Responsible AI Governance in HR
The webinar dedicates significant time to the governance requirements for AI in HR:
- Bias testing: AI systems must be regularly tested across demographic groups before and after deployment
- Human review: AI recommendations in high-stakes decisions (hiring, promotion, termination) must involve meaningful human oversight
- Explainability: HR must be able to explain AI-assisted decisions to affected employees
- Employee transparency: workers have a right to know when AI influences decisions about them
FAQ: AI in HR
Does using AI in recruitment require disclosure to candidates? Yes, under GDPR and increasingly under sector-specific regulations and the EU AI Act.
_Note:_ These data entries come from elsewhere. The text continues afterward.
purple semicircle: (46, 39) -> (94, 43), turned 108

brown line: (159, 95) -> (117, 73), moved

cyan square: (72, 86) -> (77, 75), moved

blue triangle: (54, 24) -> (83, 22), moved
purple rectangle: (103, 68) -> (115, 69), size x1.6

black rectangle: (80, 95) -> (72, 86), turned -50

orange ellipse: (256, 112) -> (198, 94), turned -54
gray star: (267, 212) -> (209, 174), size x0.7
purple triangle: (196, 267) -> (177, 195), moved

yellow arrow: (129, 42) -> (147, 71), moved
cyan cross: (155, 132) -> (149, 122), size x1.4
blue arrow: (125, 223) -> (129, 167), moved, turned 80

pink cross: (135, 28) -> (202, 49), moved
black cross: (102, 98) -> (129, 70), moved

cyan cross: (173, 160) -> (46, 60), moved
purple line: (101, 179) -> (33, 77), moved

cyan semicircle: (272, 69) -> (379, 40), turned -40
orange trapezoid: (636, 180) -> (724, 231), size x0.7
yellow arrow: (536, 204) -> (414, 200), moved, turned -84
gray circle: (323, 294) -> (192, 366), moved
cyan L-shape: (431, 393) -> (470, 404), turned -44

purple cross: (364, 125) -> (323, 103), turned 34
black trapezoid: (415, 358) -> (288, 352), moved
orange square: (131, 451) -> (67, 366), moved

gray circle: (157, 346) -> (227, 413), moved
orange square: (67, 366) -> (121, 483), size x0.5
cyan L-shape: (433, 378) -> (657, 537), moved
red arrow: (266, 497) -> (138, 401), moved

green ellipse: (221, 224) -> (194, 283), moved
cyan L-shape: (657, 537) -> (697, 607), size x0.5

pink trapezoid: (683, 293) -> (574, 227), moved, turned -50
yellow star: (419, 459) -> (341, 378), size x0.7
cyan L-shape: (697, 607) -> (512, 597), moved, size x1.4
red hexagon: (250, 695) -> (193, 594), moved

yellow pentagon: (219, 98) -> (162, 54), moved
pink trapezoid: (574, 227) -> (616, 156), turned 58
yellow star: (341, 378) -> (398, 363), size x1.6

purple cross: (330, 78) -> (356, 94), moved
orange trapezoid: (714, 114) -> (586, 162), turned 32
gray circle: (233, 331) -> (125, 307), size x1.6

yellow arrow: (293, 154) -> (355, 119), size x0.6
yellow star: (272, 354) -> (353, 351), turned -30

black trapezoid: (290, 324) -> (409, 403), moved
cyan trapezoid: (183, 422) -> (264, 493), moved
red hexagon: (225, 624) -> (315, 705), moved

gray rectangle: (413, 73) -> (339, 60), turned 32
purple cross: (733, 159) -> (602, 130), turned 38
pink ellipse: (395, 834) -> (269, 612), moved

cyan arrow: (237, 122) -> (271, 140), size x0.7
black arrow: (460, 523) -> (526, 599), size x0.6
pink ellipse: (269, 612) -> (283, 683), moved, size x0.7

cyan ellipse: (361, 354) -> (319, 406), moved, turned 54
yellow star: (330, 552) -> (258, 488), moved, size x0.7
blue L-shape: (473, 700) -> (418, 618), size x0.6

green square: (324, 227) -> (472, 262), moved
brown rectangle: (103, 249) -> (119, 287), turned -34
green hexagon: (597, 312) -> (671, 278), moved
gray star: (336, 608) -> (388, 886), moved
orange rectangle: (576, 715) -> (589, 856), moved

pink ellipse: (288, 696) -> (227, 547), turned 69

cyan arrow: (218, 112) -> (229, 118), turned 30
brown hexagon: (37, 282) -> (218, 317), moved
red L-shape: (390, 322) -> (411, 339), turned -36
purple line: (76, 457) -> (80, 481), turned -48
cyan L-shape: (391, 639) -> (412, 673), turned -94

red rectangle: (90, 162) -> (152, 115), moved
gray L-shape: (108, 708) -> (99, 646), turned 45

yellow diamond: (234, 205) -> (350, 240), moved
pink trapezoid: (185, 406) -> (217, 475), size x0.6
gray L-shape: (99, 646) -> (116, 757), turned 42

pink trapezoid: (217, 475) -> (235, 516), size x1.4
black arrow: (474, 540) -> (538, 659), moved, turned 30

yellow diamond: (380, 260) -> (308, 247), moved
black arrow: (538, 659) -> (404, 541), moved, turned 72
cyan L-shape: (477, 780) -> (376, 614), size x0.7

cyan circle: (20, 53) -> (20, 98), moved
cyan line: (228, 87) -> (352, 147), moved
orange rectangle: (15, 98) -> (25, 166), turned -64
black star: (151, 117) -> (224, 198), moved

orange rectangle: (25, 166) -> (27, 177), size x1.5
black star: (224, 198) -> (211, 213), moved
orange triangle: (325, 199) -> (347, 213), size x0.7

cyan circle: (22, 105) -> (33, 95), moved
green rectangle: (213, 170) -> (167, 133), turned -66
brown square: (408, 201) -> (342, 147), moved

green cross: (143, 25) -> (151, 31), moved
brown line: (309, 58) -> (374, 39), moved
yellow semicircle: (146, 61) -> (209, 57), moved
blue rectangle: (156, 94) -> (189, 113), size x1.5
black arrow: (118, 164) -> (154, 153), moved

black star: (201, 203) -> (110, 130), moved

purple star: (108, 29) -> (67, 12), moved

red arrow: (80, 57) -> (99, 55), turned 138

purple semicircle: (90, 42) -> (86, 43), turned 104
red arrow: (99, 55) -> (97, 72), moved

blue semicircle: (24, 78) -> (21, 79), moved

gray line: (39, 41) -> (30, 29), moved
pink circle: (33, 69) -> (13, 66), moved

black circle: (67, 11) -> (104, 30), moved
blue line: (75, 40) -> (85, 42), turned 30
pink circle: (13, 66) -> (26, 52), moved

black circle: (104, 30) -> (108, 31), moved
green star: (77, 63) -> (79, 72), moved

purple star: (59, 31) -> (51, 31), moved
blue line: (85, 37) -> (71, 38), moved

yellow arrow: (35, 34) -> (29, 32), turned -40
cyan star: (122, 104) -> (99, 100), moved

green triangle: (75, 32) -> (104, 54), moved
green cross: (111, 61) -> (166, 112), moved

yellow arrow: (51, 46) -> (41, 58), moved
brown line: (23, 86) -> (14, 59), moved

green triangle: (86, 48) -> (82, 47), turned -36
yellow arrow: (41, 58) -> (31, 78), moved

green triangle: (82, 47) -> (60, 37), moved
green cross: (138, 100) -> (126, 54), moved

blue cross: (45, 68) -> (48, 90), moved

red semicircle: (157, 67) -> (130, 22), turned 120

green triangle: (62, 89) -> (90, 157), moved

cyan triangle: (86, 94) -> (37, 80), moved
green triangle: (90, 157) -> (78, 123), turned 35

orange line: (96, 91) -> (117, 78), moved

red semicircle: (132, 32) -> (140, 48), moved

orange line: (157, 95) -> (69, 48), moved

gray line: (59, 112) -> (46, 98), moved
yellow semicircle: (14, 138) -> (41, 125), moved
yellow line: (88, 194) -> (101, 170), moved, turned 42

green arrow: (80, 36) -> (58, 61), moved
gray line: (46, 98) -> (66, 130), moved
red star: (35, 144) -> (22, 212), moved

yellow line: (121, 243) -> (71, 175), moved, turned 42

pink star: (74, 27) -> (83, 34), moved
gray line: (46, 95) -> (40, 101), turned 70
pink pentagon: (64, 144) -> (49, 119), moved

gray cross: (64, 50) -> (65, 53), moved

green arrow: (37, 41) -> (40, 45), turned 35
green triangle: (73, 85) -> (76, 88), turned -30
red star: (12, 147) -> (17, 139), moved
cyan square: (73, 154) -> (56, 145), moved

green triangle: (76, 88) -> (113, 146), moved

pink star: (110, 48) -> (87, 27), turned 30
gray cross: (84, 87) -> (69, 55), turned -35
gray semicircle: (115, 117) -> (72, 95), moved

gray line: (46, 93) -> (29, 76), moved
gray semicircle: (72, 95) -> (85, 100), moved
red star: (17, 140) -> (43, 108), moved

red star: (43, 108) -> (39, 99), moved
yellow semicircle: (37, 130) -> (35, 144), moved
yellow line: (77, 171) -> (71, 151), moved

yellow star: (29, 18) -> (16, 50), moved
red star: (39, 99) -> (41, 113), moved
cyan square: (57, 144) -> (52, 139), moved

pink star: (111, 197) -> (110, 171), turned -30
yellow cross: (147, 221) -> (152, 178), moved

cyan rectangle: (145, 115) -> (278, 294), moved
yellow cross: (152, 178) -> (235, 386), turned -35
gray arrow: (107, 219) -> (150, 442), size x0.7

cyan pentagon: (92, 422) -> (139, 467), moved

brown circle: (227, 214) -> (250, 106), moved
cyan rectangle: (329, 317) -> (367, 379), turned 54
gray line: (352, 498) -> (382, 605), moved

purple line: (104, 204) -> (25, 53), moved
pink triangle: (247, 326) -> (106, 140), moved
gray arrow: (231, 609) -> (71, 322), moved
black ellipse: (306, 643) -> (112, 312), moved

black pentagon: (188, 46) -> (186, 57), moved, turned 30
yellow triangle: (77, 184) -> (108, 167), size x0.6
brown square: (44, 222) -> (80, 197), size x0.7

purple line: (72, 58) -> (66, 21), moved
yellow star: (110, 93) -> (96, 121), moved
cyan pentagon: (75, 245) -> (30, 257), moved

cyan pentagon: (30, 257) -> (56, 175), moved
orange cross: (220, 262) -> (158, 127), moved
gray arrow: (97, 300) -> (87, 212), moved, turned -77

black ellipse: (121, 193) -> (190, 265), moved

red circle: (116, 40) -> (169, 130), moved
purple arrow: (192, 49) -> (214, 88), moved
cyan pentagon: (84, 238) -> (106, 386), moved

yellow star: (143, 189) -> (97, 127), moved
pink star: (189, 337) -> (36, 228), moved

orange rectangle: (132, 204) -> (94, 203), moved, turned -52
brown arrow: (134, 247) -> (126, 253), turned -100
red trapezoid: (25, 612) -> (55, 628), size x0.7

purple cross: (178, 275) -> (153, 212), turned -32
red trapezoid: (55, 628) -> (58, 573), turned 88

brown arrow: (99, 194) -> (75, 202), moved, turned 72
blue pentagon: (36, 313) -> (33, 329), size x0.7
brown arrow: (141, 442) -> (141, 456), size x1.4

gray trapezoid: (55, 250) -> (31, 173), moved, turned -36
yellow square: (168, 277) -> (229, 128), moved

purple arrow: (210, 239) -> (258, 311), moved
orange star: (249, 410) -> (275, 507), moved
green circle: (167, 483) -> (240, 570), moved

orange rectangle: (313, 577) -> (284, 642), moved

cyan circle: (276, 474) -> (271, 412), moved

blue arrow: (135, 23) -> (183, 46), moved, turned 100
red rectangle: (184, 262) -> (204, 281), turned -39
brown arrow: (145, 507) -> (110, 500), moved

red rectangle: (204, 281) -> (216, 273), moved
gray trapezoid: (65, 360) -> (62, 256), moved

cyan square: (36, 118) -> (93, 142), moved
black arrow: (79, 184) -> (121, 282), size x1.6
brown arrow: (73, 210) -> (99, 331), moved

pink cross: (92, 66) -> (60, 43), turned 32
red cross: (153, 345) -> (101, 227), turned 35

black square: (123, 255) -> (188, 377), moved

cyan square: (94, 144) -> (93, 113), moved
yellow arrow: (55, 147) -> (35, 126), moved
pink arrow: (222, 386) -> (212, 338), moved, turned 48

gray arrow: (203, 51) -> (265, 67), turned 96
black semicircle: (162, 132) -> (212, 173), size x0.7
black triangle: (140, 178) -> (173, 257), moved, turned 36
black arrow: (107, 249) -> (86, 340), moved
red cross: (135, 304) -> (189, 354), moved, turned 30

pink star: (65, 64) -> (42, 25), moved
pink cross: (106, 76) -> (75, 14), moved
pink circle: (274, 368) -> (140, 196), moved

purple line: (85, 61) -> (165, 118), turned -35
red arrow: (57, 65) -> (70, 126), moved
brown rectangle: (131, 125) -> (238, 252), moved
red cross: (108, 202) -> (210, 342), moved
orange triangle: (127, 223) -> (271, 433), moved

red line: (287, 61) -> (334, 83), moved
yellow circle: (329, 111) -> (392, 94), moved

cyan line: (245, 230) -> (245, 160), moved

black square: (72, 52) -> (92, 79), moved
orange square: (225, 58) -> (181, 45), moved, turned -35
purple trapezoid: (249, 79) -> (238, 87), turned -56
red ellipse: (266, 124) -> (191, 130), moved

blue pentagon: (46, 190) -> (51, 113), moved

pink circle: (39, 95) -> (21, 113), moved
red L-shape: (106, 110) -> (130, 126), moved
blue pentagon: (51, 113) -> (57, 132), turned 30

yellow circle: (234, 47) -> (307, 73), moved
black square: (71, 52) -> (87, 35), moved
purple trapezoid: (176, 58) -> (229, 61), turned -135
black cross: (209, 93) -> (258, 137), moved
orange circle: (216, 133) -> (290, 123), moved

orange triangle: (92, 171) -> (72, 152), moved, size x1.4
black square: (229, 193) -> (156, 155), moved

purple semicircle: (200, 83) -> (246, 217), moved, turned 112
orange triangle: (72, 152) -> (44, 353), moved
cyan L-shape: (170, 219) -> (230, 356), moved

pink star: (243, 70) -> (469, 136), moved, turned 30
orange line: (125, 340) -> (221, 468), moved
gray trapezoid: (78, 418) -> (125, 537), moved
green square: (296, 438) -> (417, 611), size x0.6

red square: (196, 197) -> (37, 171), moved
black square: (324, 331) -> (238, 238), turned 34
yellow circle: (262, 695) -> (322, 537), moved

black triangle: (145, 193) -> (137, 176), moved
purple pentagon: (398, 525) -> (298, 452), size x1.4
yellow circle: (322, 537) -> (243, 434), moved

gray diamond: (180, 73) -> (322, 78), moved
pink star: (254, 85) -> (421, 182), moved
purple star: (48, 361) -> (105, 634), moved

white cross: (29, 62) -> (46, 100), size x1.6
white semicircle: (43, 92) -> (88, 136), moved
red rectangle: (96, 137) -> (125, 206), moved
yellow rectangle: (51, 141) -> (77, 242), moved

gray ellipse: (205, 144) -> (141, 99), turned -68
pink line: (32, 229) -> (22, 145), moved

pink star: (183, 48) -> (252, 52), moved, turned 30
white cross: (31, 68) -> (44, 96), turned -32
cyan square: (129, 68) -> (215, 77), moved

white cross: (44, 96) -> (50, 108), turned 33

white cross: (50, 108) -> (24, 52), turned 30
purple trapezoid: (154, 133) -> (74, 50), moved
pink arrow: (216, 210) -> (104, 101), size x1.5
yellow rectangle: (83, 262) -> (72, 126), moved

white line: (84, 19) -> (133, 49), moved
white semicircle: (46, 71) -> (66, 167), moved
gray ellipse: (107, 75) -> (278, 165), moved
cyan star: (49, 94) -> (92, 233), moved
Candidates must be informed when AI is used in screening or assessment processes, and they generally have the right to request human review of automated decisions.
How can we test our AI recruitment tool for bias? Regular disparate impact testing across gender, ethnicity, age, and other protected characteristics is essential. Results should be reviewed by HR, legal, and the AI provider before deployment and at regular intervals.
What HR processes are best suited for AI automation? Lower-stakes, high-volume processes: CV screening, interview scheduling, onboarding administration, FAQs, and policy queries. Higher-stakes decisions (compensation, promotions, terminations) should always involve human judgement, with AI providing data rather than decisions.